Council panel backs nurse funds, hopes for compromise with mayor

By Joshua Benton
Blade Staff Writer

Page 13

After a tense, aggressive debate with administration officials, city council’s finance committee approved a bill yesterday that could free up $50,000 to fund seven elementary school nurses.

But the council has put the matter on hold until Dec. 9 in hopes of a compromise with Mayor Carty Finkbeiner, who vetoed the last bill council passed to fund the nurses.

“I’m hopeful that, in the next two weeks, the mayor and the administration will find a way to work this matter out and find a consensus,” Councilman Peter Ujvagi said.

The bill, which passed the committee 5-2, would demand that the city’s finance department amend Toledo’s certificate of revenue, which details how much the city is allowed to spend. Those figures are based on the administration’s estimate of the city’s revenues, but council members said the strong economy this year has boosted income beyond those estimates.

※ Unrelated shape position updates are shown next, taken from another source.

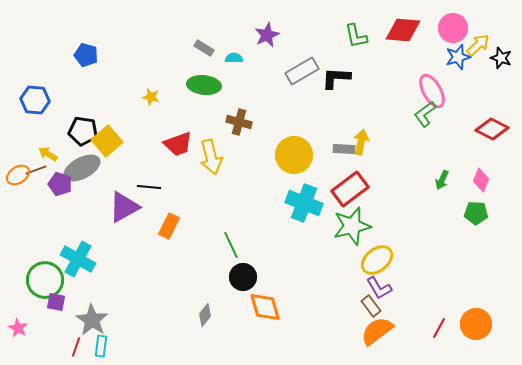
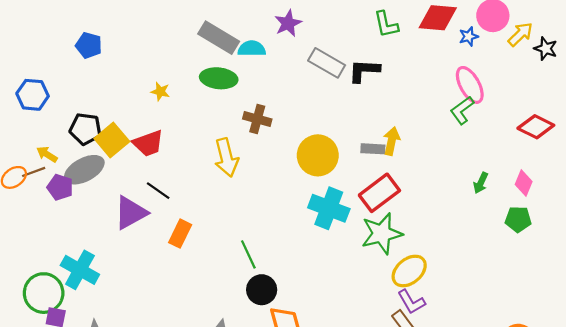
gray rectangle: (204, 48) -> (219, 38), size x1.8
blue star: (458, 57) -> (469, 36), moved, size x0.7
cyan semicircle: (234, 58) -> (252, 49), size x1.4
gray rectangle: (302, 71) -> (327, 63), turned 60
red trapezoid: (178, 144) -> (148, 143), moved
black line: (149, 187) -> (158, 191), turned 30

Updating the certificate to reflect the larger revenue numbers would allow council to spend more money between now and the year’s end. And city Finance Director Don Saunders said that wouldn’t be a wise move.

“If there’s an intent on spending more money, that’s going to be counterproductive,” he said. “If we’ve done better on revenue in 1997, we should put that money toward the reserves and for 1998.”

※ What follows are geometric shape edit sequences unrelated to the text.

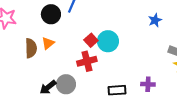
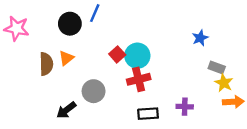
blue star: (155, 20) -> (200, 38), moved
red cross: (87, 61) -> (139, 79), moved
gray circle: (66, 84) -> (94, 91), moved

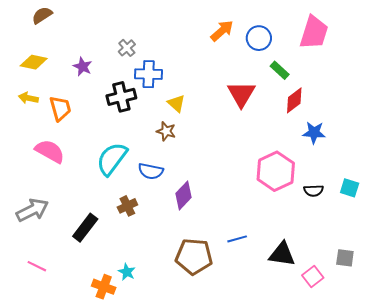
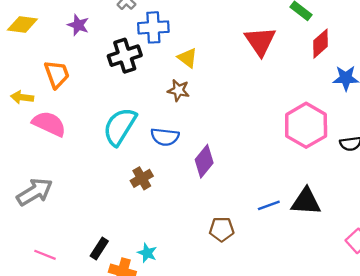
yellow arrow: (28, 98) -> (22, 97), moved
black rectangle: (85, 228) -> (99, 249), moved, size x0.7
black triangle: (282, 254) -> (306, 202), moved
brown pentagon: (194, 257) -> (222, 229), size x0.6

But council members, in sometimes heated exchanges, argued that those spending decisions were theirs and theirs alone.

“I detest the attitude of questioning why we want [the money],” Councilman C. Allen McConnell said. “We’re entitled to it, we’re demanding it, and we should get it.”

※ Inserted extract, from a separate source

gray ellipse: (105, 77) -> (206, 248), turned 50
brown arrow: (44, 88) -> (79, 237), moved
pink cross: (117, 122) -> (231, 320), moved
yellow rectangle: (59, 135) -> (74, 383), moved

If the certificate is amended, some of the extra money could be used to fund the school nurse program, members said. Council approved the funding in July, but the appropriation was vetoed by Mr. Finkbeiner. Council overrode the veto, but the checks were never issued because, according to the city’s law department, the money came from nonexistent sources.

Council members said that if there is money in Toledo’s coffers, they have the right to use it how they see fit.

“You almost make it feel like you’re my dad, and I’m asking for my allowance,” Councilman Peter Gerken told Mr. Saunders. “And I can tell you that isn’t a feeling this council will tolerate long. You’re a respected man in your field, but you’re not my dad and I don’t have to ask you for this money.”

But when the matter reached the council at its regular meeting an hour later, Mr. Ujvagi moved that the council not take action until its next meeting in two weeks, giving the mayor two weeks to find money for the nurses.

“Where the compromise will come from, I don’t know,” he said.

In other business:

* Council agreed to pay $55,250 to St. Vincent Mercy Medical Center for costs incurred in the treatment of two Toledo police prisoners. Mr. Gerken said he had not received information he requested two weeks ago from the police department on the case, but voted to approve the funding anyway.

* Communications giant Nextel has withdrawn its application for a special-use permit, council clerk Larry Brewer announced. The permit was to be used for a 145-foot cellular phone tower, but the company was able to find an alternate location that did not require the special permit, he said.

* Dan Dudas, an East Toledo man hurt severely when his car hit a stopped train in May, petitioned council to hold public hearings on the safety of the Woodford Street grade crossing, where the accident occurred.